I have a nearly empty three node cassandra cluster using v2.0.9, and ran nodetool repair
on one node
$ nodetool repair
[2014-10-11 13:11:17,862] Starting repair command #1, repairing 768 ranges for keyspace myks
This seems to hang forever (at least a few hours).
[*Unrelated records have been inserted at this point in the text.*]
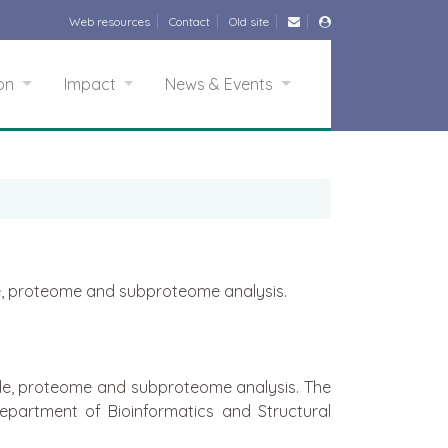
Web resources
Contact
Old site
ion
Impact
News & Events
ide, proteome and subproteome analysis.
tide, proteome and subproteome analysis. The
epartment of Bioinformatics and Structural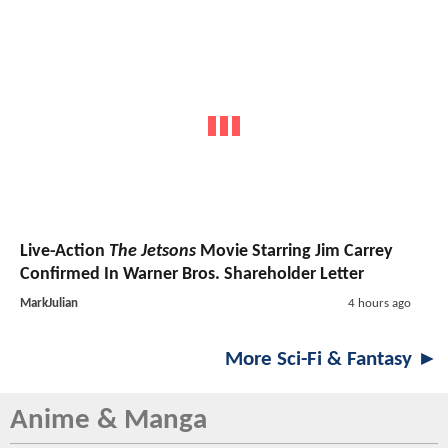
Live-Action
The Jetsons
Movie Starring Jim Carrey
Confirmed In Warner Bros. Shareholder Letter
MarkJulian
4 hours ago
More Sci-Fi & Fantasy ►
Anime & Manga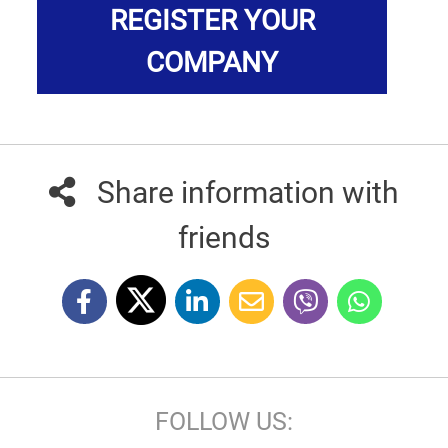
REGISTER YOUR
COMPANY
Share information with
friends
FOLLOW US: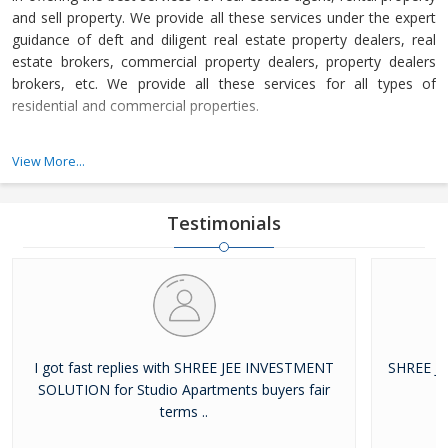
and sell property. We provide all these services under the expert
guidance of deft and diligent real estate property dealers, real
estate brokers, commercial property dealers, property dealers
brokers, etc. We provide all these services for all types of
residential and commercial properties.
Shree Jee Investment Solution is a Ghaziabad (Uttar Pradesh,
View More...
India) based company, which is owned and managed by Mr.
Yogesh. He is a superb and experienced business leader, who
loves to share his knowledge and experience with us to let us
Testimonials
achieve our set objectives.
I got fast replies with SHREE JEE INVESTMENT
SHREE J
SOLUTION for Studio Apartments buyers fair
terms ..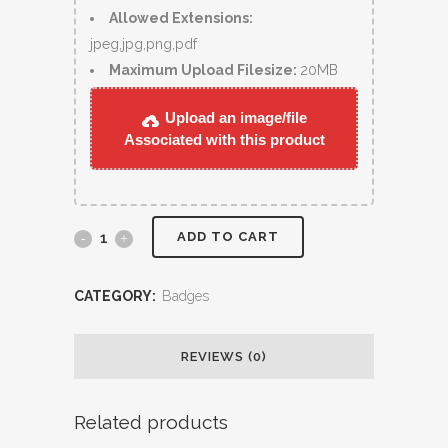
Allowed Extensions:
jpeg,jpg,png,pdf
Maximum Upload Filesize:
20MB
Upload an image/file
Associated with this product
ADD TO CART
CATEGORY:
Badges
REVIEWS (0)
Related products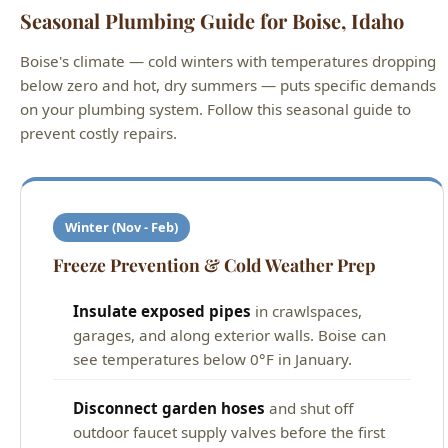
Seasonal Plumbing Guide for Boise, Idaho
Boise's climate — cold winters with temperatures dropping
below zero and hot, dry summers — puts specific demands
on your plumbing system. Follow this seasonal guide to
prevent costly repairs.
Winter (Nov - Feb)
Freeze Prevention & Cold Weather Prep
Insulate exposed pipes
in crawlspaces,
garages, and along exterior walls. Boise can
see temperatures below 0°F in January.
Disconnect garden hoses
and shut off
outdoor faucet supply valves before the first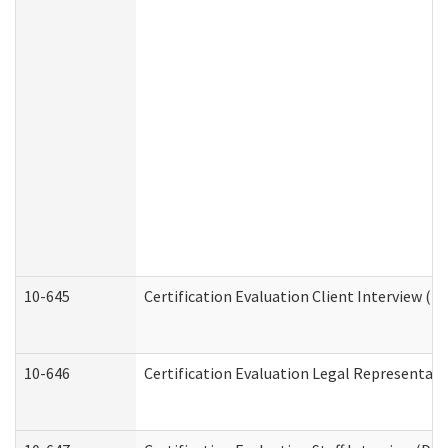
10-645
Certification Evaluation Client Interview (D
10-646
Certification Evaluation Legal Representati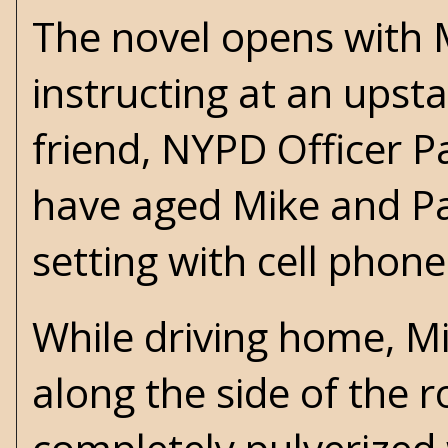
The novel opens with
instructing at an upst
friend, NYPD Officer P
have aged Mike and Pa
setting with cell phon
While driving home, M
along the side of the 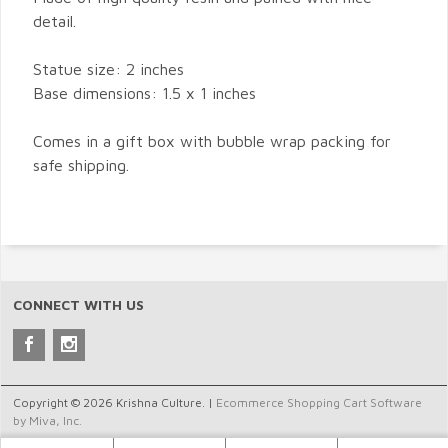
detail.
Statue size: 2 inches
Base dimensions: 1.5 x 1 inches
Comes in a gift box with bubble wrap packing for
safe shipping.
CONNECT WITH US
Copyright © 2026 Krishna Culture. |
Ecommerce Shopping Cart Software
by Miva, Inc.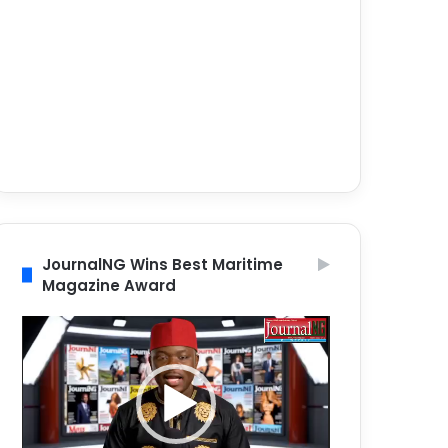
JournalNG Wins Best Maritime
Magazine Award
Video
Player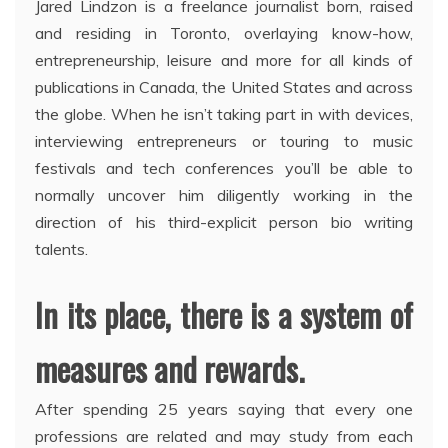
Jared Lindzon is a freelance journalist born, raised
and residing in Toronto, overlaying know-how,
entrepreneurship, leisure and more for all kinds of
publications in Canada, the United States and across
the globe. When he isn’t taking part in with devices,
interviewing entrepreneurs or touring to music
festivals and tech conferences you’ll be able to
normally uncover him diligently working in the
direction of his third-explicit person bio writing
talents.
In its place, there is a system of
measures and rewards.
After spending 25 years saying that every one
professions are related and may study from each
However, if I look in /var/log/cassandra/system.log
, I see the following:
$ date
Sat Oct 11 15:55:02 PDT 2014
$ grep 'session completed successfully' /var/log/cassandra/system.log | head -5
INFO [AntiEntropySessions:1] 2014-10-11 13:11:21,023 RepairSession.java (line 282) [repair #c281ead0-5182-11e4-a96f-63ead2d0f3f0] session completed successfully
INFO [AntiEntropySessions:2] 2014-10-11 13:11:23,544 RepairSession.java (line 282) [repair #c46020b0-5182-11e4-a96f-63ead2d0f3f0] session completed successfully
INFO [AntiEntropySessions:3] 2014-10-11 13:11:25,631 RepairSession.java (line 282) [repair #c5df46a0-5182-11e4-a96f-63ead2d0f3f0] session completed successfully
INFO [AntiEntropySessions:4] 2014-10-11 13:11:32,216 RepairSession.java (line 282) [repair #c71ef290-5182-11e4-a96f-63ead2d0f3f0] session completed successfully
INFO [AntiEntropySessions:1] 2014-10-11 13:11:38,950 RepairSession.java (line 282) [repair #cb0b9610-5182-11e4-a96f-63ead2d0f3f0] session completed successfully
$ grep 'session completed successfully' /var/log/cassandra/system.log | tail -5
INFO [AntiEntropySessions:3] 2014-10-11 13:30:49,527 RepairSession.java (line 282) [repair #7b9e2720-5185-11e4-a96f-63ead2d0f3f0] session completed successfully
INFO [AntiEntropySessions:2] 2014-10-11 13:30:51,671 RepairSession.java (line 282) [repair #7cdbd740-5185-11e4-a96f-63ead2d0f3f0] session completed successfully
INFO [AntiEntropySessions:4] 2014-10-11 13:30:56,139 RepairSession.java (line 282) [repair #7e232450-5185-11e4-a96f-63ead2d0f3f0] session completed successfully
INFO [AntiEntropySessions:1] 2014-10-11 13:30:58,633 RepairSession.java (line 282) [repair #80ccc080-5185-11e4-a96f-63ead2d0f3f0] session completed successfully
INFO [AntiEntropySessions:3] 2014-10-11 13:31:01,744 RepairSession.java (line 282) [repair #82497570-5185-11e4-a96f-63ead2d0f3f0] session completed successfully
$ grep 'session completed successfully' /var/log/cassandra/system.log | wc -l
357
This suggests that nodetool repair
was moving swiftly along, completing the first 357 out of 768 (? I assume) repairs in 20 minutes and then became hung for some reason.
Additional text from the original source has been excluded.